Religious Tests for Witnesses in 19th-Century America
By Dr. John R. Vile
Dean and Professor of Political Science
Middle Tennessee State University
Although Article VI of the U.S. Constitution prohibits any religious test “as a Qualification to any Office or public Trust under the United States,” and the First Amendment prohibits Congress from adopting laws “respecting the establishment of religion, or prohibiting the free exercise thereof,” none of these provisions initially applied to the states.
Remnants of state religious establishments remained through 1833, and, even thereafter, common law often embodied practices that arguably favored adherents to certain religious beliefs over others.
Many thought that belief in God or afterlife was needed to ensure truthful testimony
Nowhere was this clearer than in nineteenth-century court decisions and legislative disputes over the qualifications for witnesses in trial proceedings.

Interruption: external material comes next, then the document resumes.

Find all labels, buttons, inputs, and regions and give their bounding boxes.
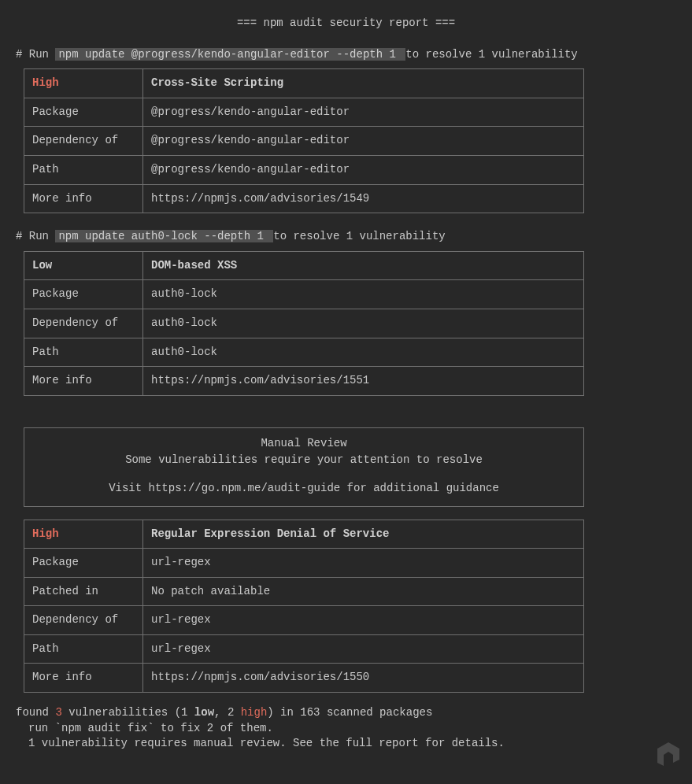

One prominent idea during this time period, which is reflected in speeches by prominent statesmen, including some who were not known for their orthodox Christianity, was the idea that a belief in God and/or in future rewards or punishments, was an essential safeguard both as a way of protecting republican government in general and of guaranteeing the truthfulness of the testimony of courtroom witnesses in particular.
When individuals took an oath to tell the truth, such individuals were effectively recognizing that God would judge them if they lied. Although initially designed primarily to weed out atheists without fear of God, in time, the so-called “future state doctrine” was also used to exclude Universalists, who believed that God would ultimately save all men, from testifying. Rulings, however, varied significantly from one state and jurisdiction to another.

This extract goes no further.